Un volume che offre al lettore versi di una delicatezza pudica e quasi ombrosa – nel senso che paiono temere qualsiasi esibita ostentazione di sé -, questo che Luca Tognoni (1977) ha pubblicato con l’editore friulano Campanotto. Benché l’autore sia laureato in filosofia, la sua poesia rifugge da teorizzazioni intellettualistiche, da tortuosità psicologiche, da sperimentazioni linguistiche. Si tratta di una scrittura puramente ed essenzialmente descrittiva, dello stesso nitore che possiamo ritrovare in alcuni acquerelli paesaggistici, anche là dove non è l’ambientazione esterna che prevale, ma l’attenzione al gesto, allo sguardo dell’altro da sé, alla sua parola e al suo silenzio. È appunto il silenzio a dominare l’espressione poetica di Tognoni, nel reiterarsi delle pause che privilegiano il taciuto e il sottinteso. Si legga per esempio la bella composizione riportata anche in quarta di copertina: «Vivi lontano, / sai del quieto giorno, / del fico che si piega / un poco al vento. / Sai dell’amore / che muta nel profondo. / Sai del tempo».  Oppure quest’altra: «Essere l’alba / dove l’acqua trema / o il lento insetto / che attraversa il grano. // Essere, forse, / dove nessuno è stato, / prima che giunga inverno».

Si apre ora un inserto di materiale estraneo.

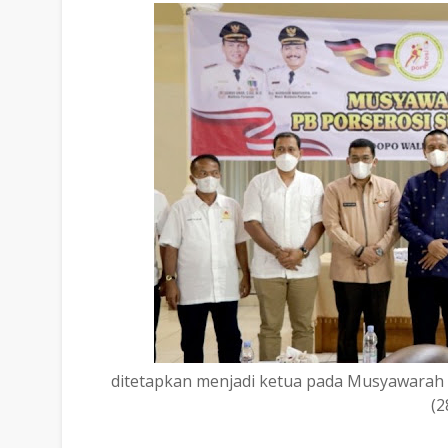
ditetapkan menjadi ketua pada Musyawarah P
(2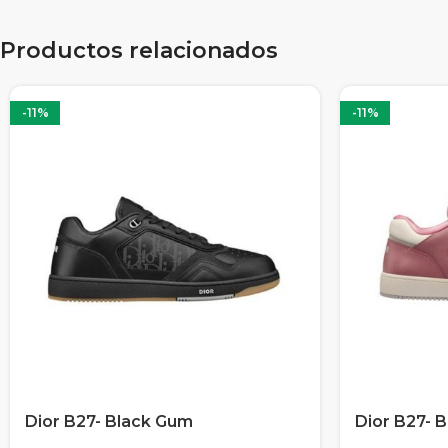
Productos relacionados
-11%
-11%
Dior B27- Black Gum
Dior B27- 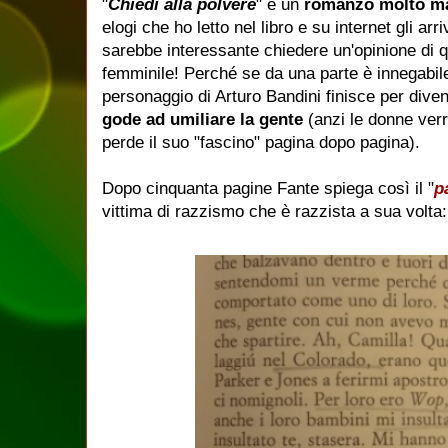
"
Chiedi alla polvere
" è un
romanzo molto ma
elogi che ho letto nel libro e su internet gli a
sarebbe interessante chiedere un'opinione di q
femminile! Perché se da una parte è innegabile l
personaggio di Arturo Bandini finisce per dive
gode ad umiliare la gente
(anzi le donne verr
perde il suo "fascino" pagina dopo pagina).
Dopo cinquanta pagine Fante spiega così il "
p
vittima di razzismo che è razzista a sua volta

Silenzio, lentezza, colori sfumati, il tempo quasi immobile della campagna: i versi di Luca Tognoni sono orgogliosamente inattuali, nel contenuto come nella forma. Non si intravede in essi alcun interesse per l’impegno politico e la vita sociale, per i miti imperanti della moda, del successo, dell’apparire. Non offrono spazio alla passione, o all’emotività esasperata. Amore e amicizia sono raccontati utilizzando la terminologia degli affetti, circoscritta a un ambito prevalentemente familiare: «Voglio essere l’uomo / che torna, / dopo tanto vagare, / alla casa del padre». È forse solo per la cagnetta morta che il poeta osa scoprirsi nell’intimità della sofferenza: «Sono venuto a trovarti, / mio amore, / dove grigia è la terra / e il cipresso che svetta / fa ombra. / Il mattino di giugno / ha il colore dell’erba / e l’insetto / e ogni cosa che vive / parla ancora di te». Distanze, infatti, è il titolo che Tognoni ha scelto per questa sua prima raccolta: il suo è un osservare la realtà non con distacco, ma con la discrezione di chi teme l’irruenza e l’aggressività del possesso, l’imposizione di una prepotenza. I nomi a cui sembra rifarsi la sua poesia sono quelli di una tradizione letteraria novecentesca poco sfruttata (Cardarelli e Valeri, oppure Govoni e Betocchi): voci pressoché dimenticate, ma che un epigono attento e sensibile può e deve saper fruttuosamente recuperare.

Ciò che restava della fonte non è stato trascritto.